-
Notifications
You must be signed in to change notification settings - Fork 4
Wikipedia Data Extraction
The English Wikipedia pages used for this project come in high volume. The latest bz2 zip is about 15 GB and another 120 MB for the index file. The dump used for the initial load came from https://dumps.wikimedia.org/enwiki/ using the multistream version. This was preferable because with multistream, it is possible to get an article from the archive without unpacking the whole thing. The utility used to extract the data was forked from Wikiforia (https://github.com/marcusklang/wikiforia). There were several code changed necessary to get the data the was desired as well as getting the files in the correct formats and separated for later use.
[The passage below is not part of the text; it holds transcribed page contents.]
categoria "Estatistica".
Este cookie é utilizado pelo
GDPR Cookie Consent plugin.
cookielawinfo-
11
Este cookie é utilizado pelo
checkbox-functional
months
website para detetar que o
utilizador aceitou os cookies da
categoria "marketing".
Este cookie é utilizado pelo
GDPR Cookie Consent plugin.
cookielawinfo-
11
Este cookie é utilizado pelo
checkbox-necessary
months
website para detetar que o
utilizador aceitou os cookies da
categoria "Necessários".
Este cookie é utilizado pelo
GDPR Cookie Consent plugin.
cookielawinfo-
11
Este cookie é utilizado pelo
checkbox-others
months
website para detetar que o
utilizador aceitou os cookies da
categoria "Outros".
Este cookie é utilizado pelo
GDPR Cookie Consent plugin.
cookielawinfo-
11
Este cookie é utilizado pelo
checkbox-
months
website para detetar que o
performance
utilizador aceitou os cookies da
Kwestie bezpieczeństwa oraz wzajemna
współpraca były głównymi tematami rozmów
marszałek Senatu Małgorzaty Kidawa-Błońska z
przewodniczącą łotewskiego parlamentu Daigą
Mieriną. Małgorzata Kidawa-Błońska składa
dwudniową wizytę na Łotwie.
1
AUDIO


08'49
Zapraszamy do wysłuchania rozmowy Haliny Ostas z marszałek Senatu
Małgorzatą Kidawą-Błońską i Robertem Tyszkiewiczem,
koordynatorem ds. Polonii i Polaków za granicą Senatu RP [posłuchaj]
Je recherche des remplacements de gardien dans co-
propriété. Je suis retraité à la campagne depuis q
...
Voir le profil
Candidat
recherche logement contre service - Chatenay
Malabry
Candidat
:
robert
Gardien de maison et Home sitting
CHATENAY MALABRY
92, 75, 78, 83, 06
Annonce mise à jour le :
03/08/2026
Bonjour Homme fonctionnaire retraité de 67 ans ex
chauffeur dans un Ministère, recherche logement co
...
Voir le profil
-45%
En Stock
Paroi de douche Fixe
To extract the data from the archive the following command was executed:
# Plain text extraction of Wikipedia pages. The output argument points to a directory in which
# each article is contained in its own file. The file name is named by the article ID which
# will later correspond to the wiki_maping.csv for the bigram_indexer
java -jar Wikiforia.jar -index ../wikipages/enwiki-latest-pages-articles-multistream-index.txt.bz2 -pages
../wikipages/enwiki-latest-pages-articles-multistream.xml.bz2 --filesPerDir = 100000 --output-format plain-text -o ../all_pages > pages.log
This would take in the archive and index file, and for this particular case it was using plain-text. The plain-text modifications would extract only the text from the articles and remove any other markdown that was not needed. The output directory would create sub-directories that each would contain files that were named by the article's page ID. At the time of this extraction there were about 7.2 million articles. In order to manage the size of the batches which are imported into the indexing database, the filesPerDir will limit the number of files that will be processed at a time.
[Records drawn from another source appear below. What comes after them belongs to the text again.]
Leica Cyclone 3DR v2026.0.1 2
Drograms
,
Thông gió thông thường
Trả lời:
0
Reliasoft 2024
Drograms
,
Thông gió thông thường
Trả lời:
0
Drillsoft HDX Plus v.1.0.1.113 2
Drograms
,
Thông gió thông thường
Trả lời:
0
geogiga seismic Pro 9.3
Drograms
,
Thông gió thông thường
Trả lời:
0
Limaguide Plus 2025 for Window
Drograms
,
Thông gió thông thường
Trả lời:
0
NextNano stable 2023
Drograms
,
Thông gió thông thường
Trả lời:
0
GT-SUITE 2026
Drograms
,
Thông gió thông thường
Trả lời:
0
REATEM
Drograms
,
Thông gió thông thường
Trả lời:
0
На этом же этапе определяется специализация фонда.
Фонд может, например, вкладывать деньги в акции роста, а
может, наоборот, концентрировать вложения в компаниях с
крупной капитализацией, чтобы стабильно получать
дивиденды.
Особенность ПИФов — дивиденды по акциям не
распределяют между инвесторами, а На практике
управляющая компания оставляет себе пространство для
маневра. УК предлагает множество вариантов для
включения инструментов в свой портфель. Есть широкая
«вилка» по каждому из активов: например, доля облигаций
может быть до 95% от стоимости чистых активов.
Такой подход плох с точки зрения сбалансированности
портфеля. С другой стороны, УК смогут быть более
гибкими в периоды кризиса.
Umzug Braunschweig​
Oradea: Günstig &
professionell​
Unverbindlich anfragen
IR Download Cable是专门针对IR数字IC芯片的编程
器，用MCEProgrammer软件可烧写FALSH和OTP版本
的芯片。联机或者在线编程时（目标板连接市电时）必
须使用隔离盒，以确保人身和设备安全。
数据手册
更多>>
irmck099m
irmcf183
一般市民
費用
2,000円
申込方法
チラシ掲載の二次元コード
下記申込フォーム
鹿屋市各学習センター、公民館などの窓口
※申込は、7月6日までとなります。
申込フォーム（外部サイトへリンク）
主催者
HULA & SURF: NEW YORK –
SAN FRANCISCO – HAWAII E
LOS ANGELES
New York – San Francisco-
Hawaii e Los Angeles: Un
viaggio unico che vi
The plain text articles would then be fed into the bigram_indexer.py script in order to index the page contents. Using a TF-IDF implementation, the data is stored in our PostgreSQL database. Importing this data is accomplished using the following command:
python3 bigram_indexer.py --new-docs --type 5 -d ~/all_wiki_pages/files_# -m ~/page_mapping/wiki_mapping.csv
This script can be executed multiple times over different directories. In this case, it would be ~/all_pages/files_0 ... files_n. In order to increase throughput, the use of GNU Parallel (https://www.gnu.org/software/parallel/) was used to execute the bigram_indexer script.
parallel python3 bigram_indexer.py --new-docs --type 5 -d ~/all_wiki_pages/files_{} -m ~/page_mapping/wiki_mapping.csv ::: 0 1 2 3 4
This would start 5 processes that would each execute the bigram_indexer script. Each execution points to a separate directory that holds the plain text Wikipedia articles.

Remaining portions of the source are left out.